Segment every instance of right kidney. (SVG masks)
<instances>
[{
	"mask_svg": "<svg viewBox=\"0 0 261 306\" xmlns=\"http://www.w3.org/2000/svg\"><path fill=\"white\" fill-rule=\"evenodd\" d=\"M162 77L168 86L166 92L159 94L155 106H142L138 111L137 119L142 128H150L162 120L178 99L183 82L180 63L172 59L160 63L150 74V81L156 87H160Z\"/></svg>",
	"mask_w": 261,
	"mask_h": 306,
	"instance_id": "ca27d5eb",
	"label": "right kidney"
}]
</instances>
•••
Search the entries above for the word "right", and copy every line where it occurs.

■ Reply ■
Segment every instance of right kidney. (SVG masks)
	"label": "right kidney"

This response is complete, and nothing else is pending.